Publicado em Março 27, 2020

Como consegui sair do Chile e chegar a Portugal, no meio da pandemia da Covid-19

Américas/ Chile

De todas as experiências, boas ou más na vida, temos de tirar lições e ensinamentos. Se eu, como jornalista e blogger de viagens, passei pela experiência de tentar sair do Chile e vir para Portugal, no meio da pandemia da Covid-19 e com fronteiras encerradas, tenho de passar essa informação a todos os outros viajantes. E, como sempre, o Viaje Comigo está aqui para ajudar todos. Agora, mais do que nunca.

Como consegui  sair o Chile e chegar a portugal no meio da pandemia da Covid-19? Com sorte… muita sorte! Estou em quarentena (voluntária) há nove dias, na minha casa, no Porto, e todos os dias tenho tentado pegar neste relato que fui escrevendo entre voos… mas não tinha estado com muita vontade de voltar a “reviver” tudo isto. Durante vários dias não dormi, não comia direito – e temi que isso me fosse pôr doente mais rapidamente – mas era impossível fazer um dia normal com tanto a passar-se, quer fosse da minha situação, quer fosse de outros, que tentei sempre ajudar.

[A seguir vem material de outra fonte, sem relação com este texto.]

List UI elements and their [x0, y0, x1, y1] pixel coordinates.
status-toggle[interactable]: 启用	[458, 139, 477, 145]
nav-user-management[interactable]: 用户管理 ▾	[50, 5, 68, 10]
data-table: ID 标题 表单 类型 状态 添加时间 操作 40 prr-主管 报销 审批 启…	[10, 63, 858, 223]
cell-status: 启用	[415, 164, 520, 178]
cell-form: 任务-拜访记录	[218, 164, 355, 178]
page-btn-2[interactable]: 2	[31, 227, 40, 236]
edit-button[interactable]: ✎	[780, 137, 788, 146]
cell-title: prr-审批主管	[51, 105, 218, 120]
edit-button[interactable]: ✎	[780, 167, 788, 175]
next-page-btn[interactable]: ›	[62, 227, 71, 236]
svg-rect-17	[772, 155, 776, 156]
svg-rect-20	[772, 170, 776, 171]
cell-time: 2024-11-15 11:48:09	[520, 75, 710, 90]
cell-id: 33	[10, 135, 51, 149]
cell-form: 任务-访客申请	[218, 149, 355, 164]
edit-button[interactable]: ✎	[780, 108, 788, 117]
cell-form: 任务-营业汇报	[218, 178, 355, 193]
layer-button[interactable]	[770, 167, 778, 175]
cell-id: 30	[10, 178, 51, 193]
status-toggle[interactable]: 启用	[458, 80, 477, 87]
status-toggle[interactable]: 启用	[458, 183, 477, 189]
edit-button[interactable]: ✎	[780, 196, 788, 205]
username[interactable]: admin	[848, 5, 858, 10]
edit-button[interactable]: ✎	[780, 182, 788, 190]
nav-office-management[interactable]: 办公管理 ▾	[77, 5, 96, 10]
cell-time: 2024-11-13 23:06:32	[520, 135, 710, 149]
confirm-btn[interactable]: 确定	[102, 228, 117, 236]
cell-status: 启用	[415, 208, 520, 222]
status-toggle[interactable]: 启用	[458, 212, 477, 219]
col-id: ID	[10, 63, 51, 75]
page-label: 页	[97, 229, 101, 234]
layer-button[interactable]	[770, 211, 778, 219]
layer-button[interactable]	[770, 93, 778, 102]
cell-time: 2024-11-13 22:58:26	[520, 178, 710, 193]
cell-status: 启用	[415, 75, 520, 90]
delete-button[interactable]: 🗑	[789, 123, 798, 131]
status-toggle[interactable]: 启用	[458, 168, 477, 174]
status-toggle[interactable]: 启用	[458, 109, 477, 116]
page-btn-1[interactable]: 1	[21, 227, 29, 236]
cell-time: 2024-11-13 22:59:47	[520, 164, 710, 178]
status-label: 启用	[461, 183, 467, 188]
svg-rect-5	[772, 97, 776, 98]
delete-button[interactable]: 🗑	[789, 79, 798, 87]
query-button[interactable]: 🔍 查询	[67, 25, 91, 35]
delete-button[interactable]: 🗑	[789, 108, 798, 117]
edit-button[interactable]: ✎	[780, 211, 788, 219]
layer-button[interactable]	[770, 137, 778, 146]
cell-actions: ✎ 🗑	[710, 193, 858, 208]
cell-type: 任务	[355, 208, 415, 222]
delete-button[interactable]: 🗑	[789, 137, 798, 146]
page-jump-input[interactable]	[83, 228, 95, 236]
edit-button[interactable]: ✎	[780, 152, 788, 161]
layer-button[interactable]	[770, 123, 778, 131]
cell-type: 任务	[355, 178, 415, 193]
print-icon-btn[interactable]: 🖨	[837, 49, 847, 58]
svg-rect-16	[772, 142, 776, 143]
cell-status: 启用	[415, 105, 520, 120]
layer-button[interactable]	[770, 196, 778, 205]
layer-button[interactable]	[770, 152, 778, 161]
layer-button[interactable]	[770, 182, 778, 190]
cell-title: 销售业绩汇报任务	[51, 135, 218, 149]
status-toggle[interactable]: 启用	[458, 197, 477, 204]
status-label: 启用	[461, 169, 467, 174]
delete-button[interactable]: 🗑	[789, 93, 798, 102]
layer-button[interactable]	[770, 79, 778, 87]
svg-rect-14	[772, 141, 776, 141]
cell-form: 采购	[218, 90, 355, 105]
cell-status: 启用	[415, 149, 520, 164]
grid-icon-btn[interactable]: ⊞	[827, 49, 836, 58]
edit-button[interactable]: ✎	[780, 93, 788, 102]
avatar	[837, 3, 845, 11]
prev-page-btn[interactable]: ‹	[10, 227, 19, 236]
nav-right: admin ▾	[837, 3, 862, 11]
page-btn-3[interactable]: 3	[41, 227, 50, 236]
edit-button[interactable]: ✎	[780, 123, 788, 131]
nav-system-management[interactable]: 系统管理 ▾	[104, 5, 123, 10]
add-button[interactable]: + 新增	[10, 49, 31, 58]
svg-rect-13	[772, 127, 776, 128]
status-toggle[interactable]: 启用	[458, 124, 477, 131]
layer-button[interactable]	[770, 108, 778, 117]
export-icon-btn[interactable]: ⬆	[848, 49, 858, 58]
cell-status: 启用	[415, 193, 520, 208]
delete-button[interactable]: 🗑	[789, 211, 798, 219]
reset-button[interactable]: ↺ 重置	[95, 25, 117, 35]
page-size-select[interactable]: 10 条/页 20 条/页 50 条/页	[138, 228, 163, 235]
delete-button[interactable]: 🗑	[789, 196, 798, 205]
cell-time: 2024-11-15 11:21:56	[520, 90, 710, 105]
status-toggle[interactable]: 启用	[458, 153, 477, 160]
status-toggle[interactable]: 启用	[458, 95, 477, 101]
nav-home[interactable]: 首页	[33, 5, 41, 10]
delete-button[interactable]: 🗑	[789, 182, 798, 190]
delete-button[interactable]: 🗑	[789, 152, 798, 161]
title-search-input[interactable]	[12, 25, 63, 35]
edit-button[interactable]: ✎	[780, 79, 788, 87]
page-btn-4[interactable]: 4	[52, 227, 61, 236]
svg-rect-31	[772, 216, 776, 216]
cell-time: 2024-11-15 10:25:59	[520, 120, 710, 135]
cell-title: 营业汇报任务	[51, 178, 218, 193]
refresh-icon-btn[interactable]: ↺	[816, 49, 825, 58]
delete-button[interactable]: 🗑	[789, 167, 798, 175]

San Pedro Atacama - rua Caracoles vazia - Chile © Viaje Comigo

San Pedro Atacama – rua Caracoles quase vazia – Chile © Viaje Comigo

No dia 17 de março, estava eu em San Pedro de Atacama, quando o Chile anunciou (assim como outros países vizinhos) que ia encerrar as suas fronteiras. A Covid-19 tinha chegado em força à America do Sul e tudo iria mudar daí para a frente. Só para vos enquadrar na situação: o Viaje Comigo é o meu emprego e, por isso, viajar faz parte do meu trabalho. Quando parti para o Chile, haviam uns cinco casos de Covid-19 e todos concentrados em Santiago. Ainda hoje, dia em que vos escrevo, não existem casos no Atacama. Em Portugal, a situação estava a ficar pior, por isso, considerei que o melhor seria não cancelar a viagem e fui no dia 9 de março. Então, como vos dizia, estava em trabalho no Chile, com a empresa Fui Gostei Trips, dando a conhecer os seus tours e a programar uma viagem, para 2021, com um grupo do Viaje Comigo. A minha viagem iria passar pelo deserto do Atacama, Salar de Uyuni (na Bolívia) e Santiago, com tours que iam sair do centro da capital. O sentimento de segurança era tanto no Atacama que ponderei em cancelar a ida para Santiago e manter-me no deserto ou ir até à Patagónia, até que, com o encerramento das fronteiras, tudo mudou.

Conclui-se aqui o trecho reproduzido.